Al mismo tiempo, esto significó que no pudiéramos explorar en profundidad el trabajo de artistas individuales. Si hoy tuviera la oportunidad de curar una exposición que lo permitiera, se la dedicaría a Aizenberg. Los siguientes comentarios, que deben mucho a aquella conversación que tuvimos en 1986, se construyen alrededor de la intención de que esta muestra imaginaria se convierta en realidad.
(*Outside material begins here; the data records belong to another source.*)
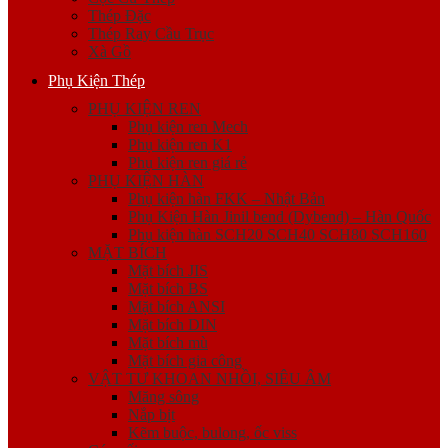
Thép Đặc
Thép Ray Cầu Trục
Xà Gồ
Phụ Kiện Thép
PHỤ KIỆN REN
Phụ kiện ren Mech
Phụ kiện ren K1
Phụ kiện ren giá rẻ
PHỤ KIỆN HÀN
Phụ kiện hàn FKK – Nhật Bản
Phụ Kiện Hàn Jinil bend (Dybend) – Hàn Quốc
Phụ kiện hàn SCH20 SCH40 SCH80 SCH160
MẶT BÍCH
Mặt bích JIS
Mặt bích BS
Mặt bích ANSI
Mặt bích DIN
Mặt bích mù
Mặt bích gia công
VẬT TƯ KHOAN NHỒI, SIÊU ÂM
Măng sông
Nắp bịt
Kẽm buộc, bulong, ốc viss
Esa exposición, para la que este libro ofrece un excelente ejemplo, presentaría la obra de Roberto Aizenberg desde una doble perspectiva: la primera establecería el carácter único y completamente distintivo de sus pinturas, junto con su desarrollo y crecimiento artístico. La segunda perspectiva exploraría las diferentes líneas que conectan su trabajo con el arte moderno en la Argentina, la pintura italiana, el Surrealismo y la vanguardia europea. Estas son categorías inusuales, pero la intención es integrarlas para permitir una visión única sobre un selecto grupo de obras de los artistas en los que Aizenberg estaba interesado: Batlle Planas, De Chirico y Max Ernst. No es una cuestión de influencias, sino de seguir la inteligente comprensión y el estudio de los “lenguajes” de la pintura que hizo Roberto Aizenberg durante el siglo en que el medio pictórico enfrentó el desafío de la fotografía y de otros modos de representación y comunicación. Una muestra así sería más que oportuna en este momento, en que la pintura reafirma su vitalidad en todo el mundo.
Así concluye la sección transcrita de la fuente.